Simply op, the amount of hours you can do, will depend entirely upon how much he is prepared to take on in the home/kids. And also how much effort you both want to put in to your dc.

Walking to school, cooking food from scratch, driving to and organising daily extra curricular, helping home work, decent stint of reading every day, tidy house can easily be 8 hours work.

Of course it can also be very few hours too, with only screens and chicken nuggets.

So it depends how you want to/can afford to bring up your children.

For my own life, I found that working 10 hours a week only during school hours,with me doing the vast majority of house and dc, was about the right balance between me and my dh putting the same amount of effort in.

Any more hours for me working in the week and he would have had to do more in terms of home/dc which he didn't want, and neither did I.

So yes, a discussion is to br had but he needs to know what the tipping point is of hours which would require him to up his game at home. This will be entirely your own family dependent.

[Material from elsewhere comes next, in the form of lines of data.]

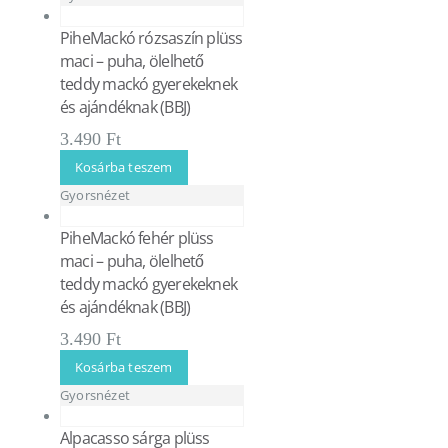
PiheMackó rózsaszín plüss
maci – puha, ölelhető
teddy mackó gyerekeknek
és ajándéknak (BBJ)
3.490
Ft
Kosárba teszem
Gyorsnézet
PiheMackó fehér plüss
maci – puha, ölelhető
teddy mackó gyerekeknek
és ajándéknak (BBJ)
3.490
Ft
Kosárba teszem
Gyorsnézet
Alpacasso sárga plüss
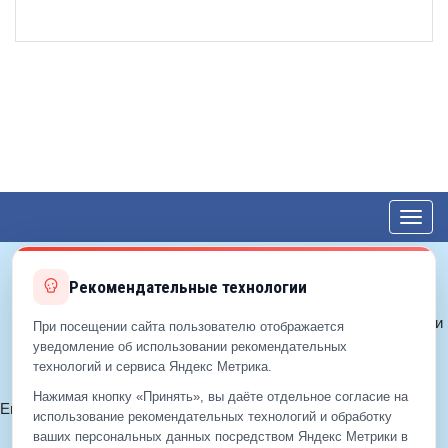
Toggl
navig
Рекомендательные технологии
© 2012—2026 ЕДС-Королёв
Политика конфиденциальности
При посещении сайта пользователю отображается
Политика cookie
уведомление об использовании рекомендательных
технологий и сервиса Яндекс Метрика.
Согласие на обработку ПДн
Нажимая кнопку «Принять», вы даёте отдельное согласие на
Email:
info@eds-korolev.ru
использование рекомендательных технологий и обработку
+7 (499)
929-99-99
ваших персональных данных посредством Яндекс Метрики в
+7 (495)
512-00-11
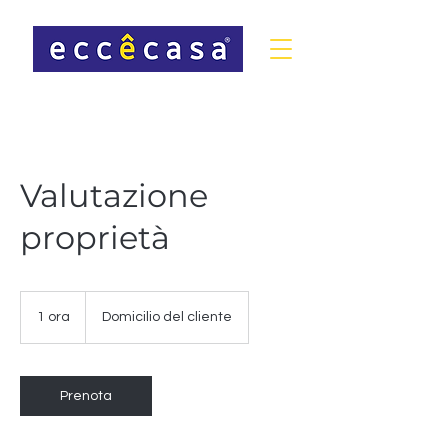
Valutazione
proprietà
1 ora
1
Domicilio del cliente
o
r
Prenota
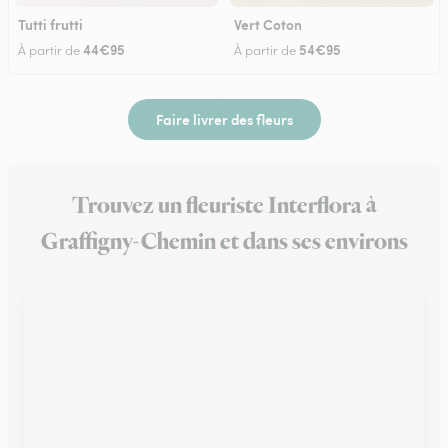
Tutti frutti
Vert Coton
44€95
54€95
À partir de
À partir de
Faire livrer des fleurs
Trouvez un fleuriste Interflora à
Graffigny-Chemin et dans ses environs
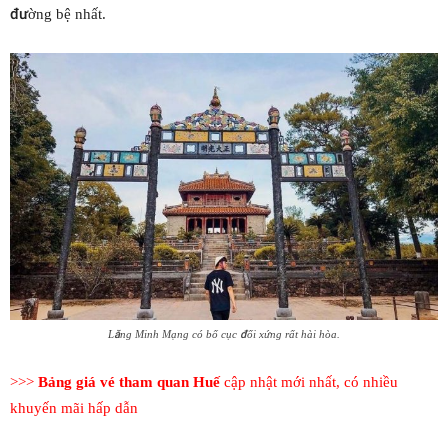
đường bệ nhất.
Lăng Minh Mạng có bố cục đối xứng rất hài hòa.
>>>
Bảng giá vé tham quan Huế
cập nhật mới nhất, có nhiều
khuyến mãi hấp dẫn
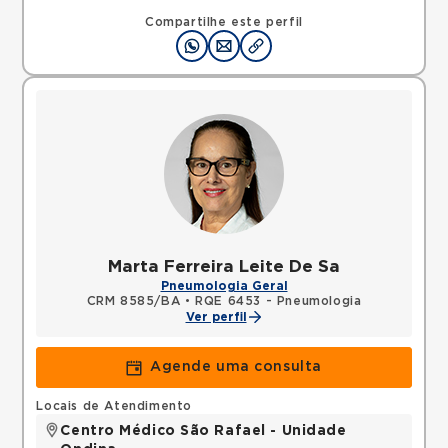
Rua Sao Rafael, Sao Marcos, Salvador, BA,
41253190 •
Mapa
Compartilhe este perfil
Marta Ferreira Leite De Sa
Pneumologia Geral
CRM 8585/BA
•
RQE 6453 - Pneumologia
Ver perfil
Agende uma consulta
Locais de Atendimento
Centro Médico São Rafael - Unidade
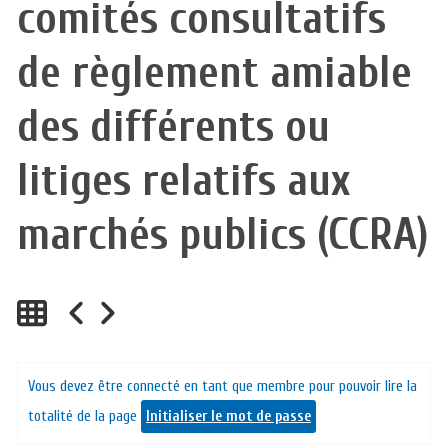
comités consultatifs
de règlement amiable
des différents ou
litiges relatifs aux
marchés publics (CCRA)
Vous devez être connecté en tant que membre pour pouvoir lire la
totalité de la page
Initialiser le mot de passe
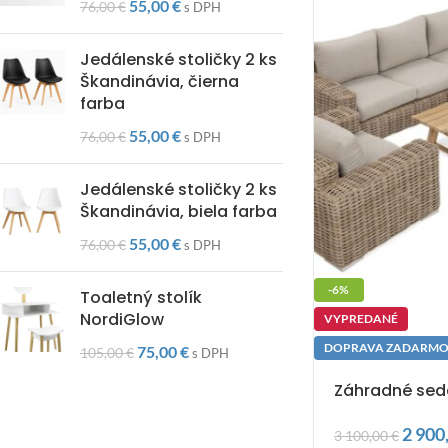
55,00
€
76,00
€
s DPH
Jedálenské stoličky 2 ks
Škandinávia, čierna
farba
55,00
€
76,00
€
s DPH
Jedálenské stoličky 2 ks
Škandinávia, biela farba
55,00
€
76,00
€
s DPH
-6%
Toaletný stolík
NordiGlow
VYPREDANÉ
DOPRAVA ZADARM
75,00
€
105,00
€
s DPH
Záhradné sed
2 900
3 100,00
€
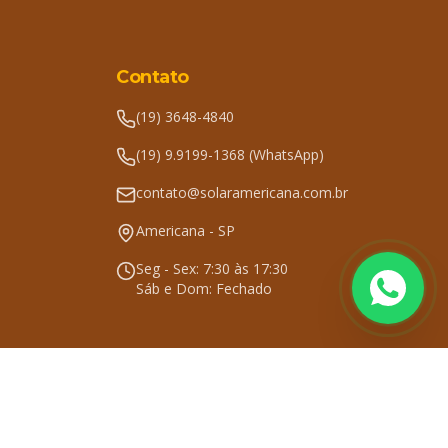
Contato
(19) 3648-4840
(19) 9.9199-1368 (WhatsApp)
contato@solaramericana.com.br
Americana - SP
Seg - Sex: 7:30 às 17:30
Sáb e Dom: Fechado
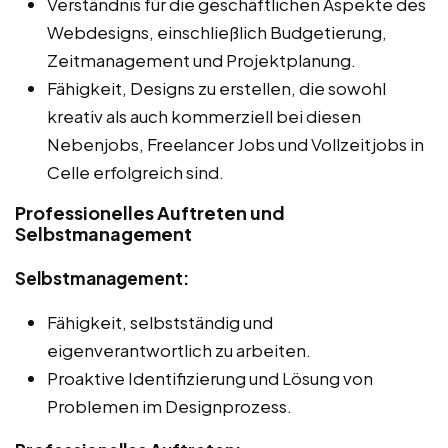
Verständnis für die geschäftlichen Aspekte des
Webdesigns, einschließlich Budgetierung,
Zeitmanagement und Projektplanung.
Fähigkeit, Designs zu erstellen, die sowohl
kreativ als auch kommerziell bei diesen
Nebenjobs, Freelancer Jobs und Vollzeitjobs in
Celle erfolgreich sind.
Professionelles Auftreten und
Selbstmanagement
Selbstmanagement:
Fähigkeit, selbstständig und
eigenverantwortlich zu arbeiten.
Proaktive Identifizierung und Lösung von
Problemen im Designprozess.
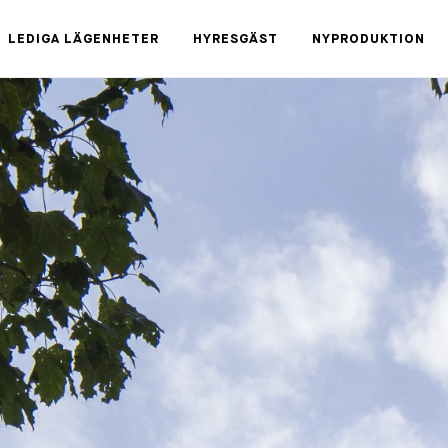
LEDIGA LÄGENHETER
HYRESGÄST
NYPRODUKTION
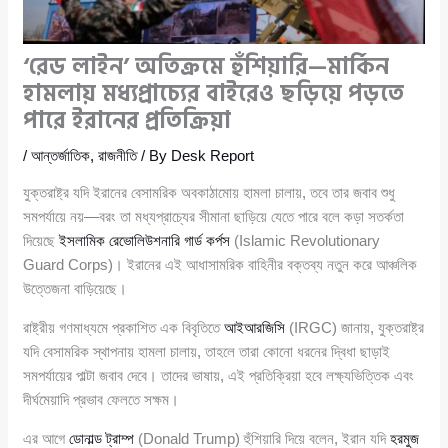
‘রেড লাইন’ অতিক্রমে হুঁশিয়ারি—মার্কিন
হামলায় মধ্যপ্রাচ্যের বাইরেও ছড়িয়ে পড়তে
পারে ইরানের প্রতিক্রিয়া
/
আন্তর্জাতিক
,
রাজনীতি
/ By
Desk Report
যুক্তরাষ্ট্র যদি ইরানের বেসামরিক অবকাঠামোয় হামলা চালায়, তবে তার জবাব শুধু
সমপর্যায়ে নয়—বরং তা মধ্যপ্রাচ্যের সীমানা ছাড়িয়ে যেতে পারে বলে কড়া সতর্কতা
দিয়েছে
ইসলামিক রেভোলিউশনারি গার্ড কর্পস
(Islamic Revolutionary
Guard Corps)। ইরানের এই আধাসামরিক বাহিনীর বক্তব্য নতুন করে আঞ্চলিক
উত্তেজনা বাড়িয়েছে।
রাষ্ট্রীয় গণমাধ্যমে প্রকাশিত এক বিবৃতিতে
আইআরজিসি
(IRGC) জানায়, যুক্তরাষ্ট্র
যদি বেসামরিক স্থাপনায় হামলা চালায়, তাহলে তারা কোনো ধরনের দ্বিধা ছাড়াই
সমপর্যায়ের পাল্টা জবাব দেবে। তাদের ভাষায়, এই প্রতিক্রিয়া হবে লক্ষ্যভিত্তিক এবং
দীর্ঘমেয়াদি প্রভাব ফেলতে সক্ষম।
এর আগে
ডোনাল্ড ট্রাম্প
(Donald Trump) হুঁশিয়ারি দিয়ে বলেন, ইরান যদি
হরমুজ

Medschoolmum · 07/04/2024 11:52

I always wonder why women bother marrying and having kids with these shitty men that aren't interested in spending time with their children? Are they just really bad judges of character, or what?

DH and I both wanted to maximise time with our dc when she was little, so we worked our hours around each other as much as possible.

Hoppinggreen · 07/04/2024 11:53

twattydogshavetwattypeople · 07/04/2024 11:36

Who are these men? I don't know any men who would want to spend all day, every day with their children.

DH would

yomellamoHelly · 07/04/2024 11:57

You'll find school holidays are a big problem.

I started as a TA after a long break.

Wrap round childcare (breakfast and after school club) took most of my earnings. And there were lots of little things for dh / the family that I could no longer do. (Though I quite liked that tbh.) And the state of the house slid.

So long as your dh understands what he is asking / will get for this embrace it. I LOVED getting a regular lunch break and morning break. And it was nice to talk to have conversations with other adults that didn't involve our dc.

BusyMummy001 · 07/04/2024 11:58

Would he compromise if you went into training to utilise your degree? A part -time masters, a PGCE, law/accountancy exams so that he could see you would be working in a year or two, but would ease you into mixing ‘work’ with the changing needs of the children, but give you a job at the end that might pay more and be more in line with your educational background? (I did an open uni degree when my kids were young, and an MA recently so eased back into non-mummy life/work that way).

Just being cynical here, but could he have an agenda - ie is the marriage itself solid or do you think he might be considering a divorce in the near future … and if you are working he’d had to pay you less in a settlement? Sorry, I am just bemused, given you say that you are comfortably off, he works long hours so you have nearly all the responsibility and graft of the parenting, why he would encourage you to do any old job that a) won’t really fit around the kids (shift work requires flexibility and you’d struggle when kids are sick) and b) don’t actually pay very much?

I think there is more to this, if I’m honest.

rookiemere · 07/04/2024 11:58

I think you are both being a bit unreasonable. He to expect that you go to work without it impacting on his life in any way and you for being snobby about what jobs you are prepared to do.

I'd say just try to get a job - any job to get you back into the market. You might find you enjoy interacting with people outside the home. But time taken for meals, cleaning etc needs to be cut back in order to allow this to happen without impacting the DCs. If your DH is unhappy about this, he either needs to do these chores or question the economic viability of a cleaner versus your salary.

Apropos I don't understand why finances are so tight if he is a well paid London lawyer ? I'd be slightly worried he is squirrelling money away and encouraging you to work to reduce any divorce settlement.